Starting point is 00:45:57 I may have, I may have ruined it for the viewers out there. Potential viewers out there by describing it. It would have been a transcendent experience. Well, no, I think that one of the beauties of it being long, honestly, as someone who's set through all of it is it keeps cycling through various movies it could possibly be. And it just keeps expanding in scope and silliness beyond what you expected. And I mean, it does not, it never hits quite the heights of me, Roger's being outraged that the frozen head of her husband's mistress in the chest downstairs, but it's all pretty
Starting point is 00:46:42 good. But so could you imagine me catching that shit on prime time television in 1990? Yeah. Yeah. What if that had been a huge hit, though? Yeah. Think about the water cooler talk the next day. This is the future.
Starting point is 00:46:59 This is the future is original science fiction thriller material. Yeah. Not series, just movies. Yeah, yeah, with heads exploding. With heads exploding. You know, heads got to explode. Yeah. Or else it's not going to be a hit.

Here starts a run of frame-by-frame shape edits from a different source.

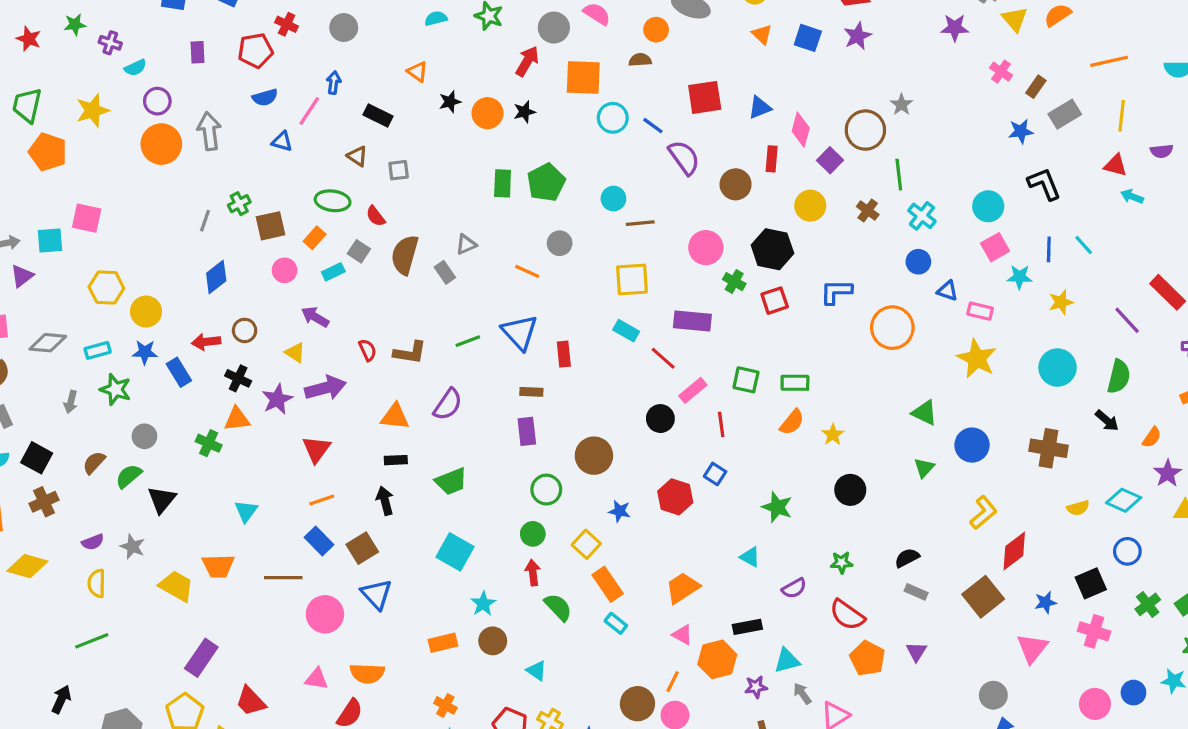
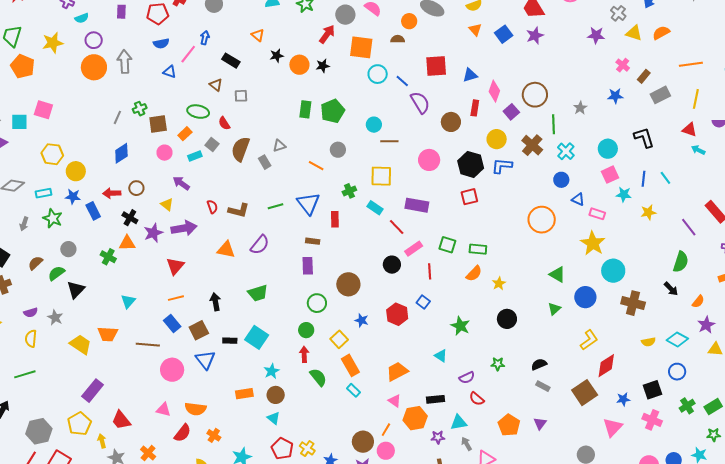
yellow triangle: (1015, 19) -> (634, 33), turned -36
blue square: (808, 38) -> (504, 34), turned 30
gray star: (901, 105) -> (580, 108), moved
blue star: (1021, 131) -> (615, 96), moved
brown cross: (868, 211) -> (532, 145), size x1.5
green cross: (734, 282) -> (349, 191), moved, turned 32
blue L-shape: (836, 292) -> (502, 166), moved
cyan circle: (1058, 368) -> (613, 271), moved
black rectangle: (396, 460) -> (230, 341), moved
red semicircle: (847, 615) -> (477, 399), moved, size x0.7
cyan triangle: (537, 671) -> (274, 418), moved
orange cross: (445, 705) -> (214, 435), moved

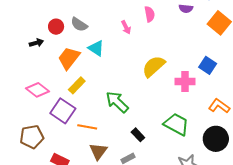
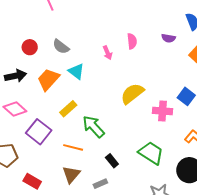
red circle: (56, 27) -> (30, 47), moved
black arrow: (36, 43) -> (16, 76), moved, size x1.5
yellow rectangle: (77, 85) -> (68, 109), moved
orange line: (87, 127) -> (73, 147), moved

Starting point is 00:47:12 Yeah. That's what William Goldman said. I don't think we would have had Dr. House MD if that in that alternate universe, because people would be too busy making these movies instead of making shows like house. Yeah. If this had been a huge hit, we probably wouldn't have, we would have never had the rise of reality television. And Donald Trump never would have been fucking president. And man, if only, this is the sliding doors moment I want to go back to.

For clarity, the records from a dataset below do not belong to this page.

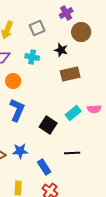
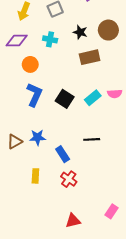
brown circle: (81, 32) -> (108, 30), moved
black square: (48, 125) -> (65, 99), moved

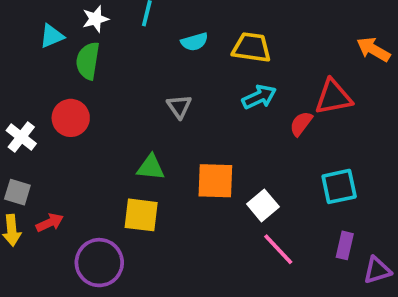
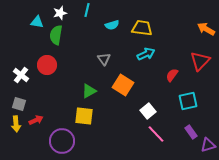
cyan triangle: (52, 36) -> (37, 22), turned 32
red triangle: (333, 97) -> (200, 61), moved, turned -35
red semicircle: (301, 124) -> (172, 75), moved
green triangle: (151, 167) -> (89, 91), turned -35
orange square: (215, 181) -> (123, 85), moved, turned 30
purple rectangle: (345, 245) -> (191, 132), turned -48

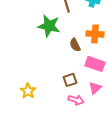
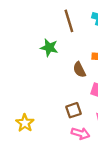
green star: (49, 26) -> (49, 48), size x0.7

Starting point is 00:47:38 Yeah. So you're saying you lay this all at the feet of Mick Harris for not making a good enough TV movie about a woman putting her conscious. I'm not saying it's not good enough. I'm saying I need to go back in time and find a way to rig all the Nielsen boxes. Yeah. Let's fix the past guys. So two action items for listeners. Number one, if you have the poem, send it to me.

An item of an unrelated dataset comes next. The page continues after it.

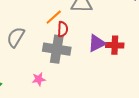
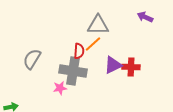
orange line: (54, 17) -> (93, 44), moved
pink star: (39, 79) -> (60, 88), moved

Starting point is 00:48:02 Number two, first one. That's the first one. First part of your year. If you have a time machine or access to a wormhole or again, a portal of time, let us know so you can go back to the stats for this. And make this make this a huge TV sensation. Yeah. Change is the future for the better.
Starting point is 00:48:21 Yeah. All right. Well, until then we go back then we go back and do it. And then we go back to the modern day and Peter Gallagher is like a Hitler-esque dictator. No. And he said, into the education camps and things.
Starting point is 00:48:32 And he's like, and now I'll send the first wave of space conquerors out. Yeah. And then you're sending wave after wave of people in eyebrow-shaped spaceships just to make the civilization. And everybody in the resistance shaves their eyebrows. Mm-hmm. Yeah. Everybody in the resistance shaves their eyebrows.
Starting point is 00:48:45 Yeah. Exactly. Eyebrows are the flesh. All of those followers wear huge fake eyebrows to hang down from hand to hand. Nobody can name their kids Peter anymore. And you know, but you know who's the leader of the resistance? Who's that? Gallagher. Oh, until he's betrayed, of course, by Gallagher too. Yeah. I, you know, from what I hear, this is at least as good as some of the post Frank Herbert Dune books. So wow, harsh. I haven't read them. I don't know. I'm just making a joke. Hey, guys, it's been a blast, but I'm tired. This is a podcast that we do every week. Check it out next week when it's a little more structured
Starting point is 00:49:32 than this. If you like this one, great. We do stupid shit too. But for the flop house, I'd like to, well, thank you, Alex, our producer, Hal Doddy on Twitter. Yep. And now I will say goodbye. I've been Dan McCoy. I've been Stuart Wellington. And I'm virtually Elliott Caelin, and also in real life, too.
Starting point is 00:49:57 Bye, best buddies. Huh? Ha, ha, ha, ha, ha, ha. Whoopsie. Well... ...whoopsie!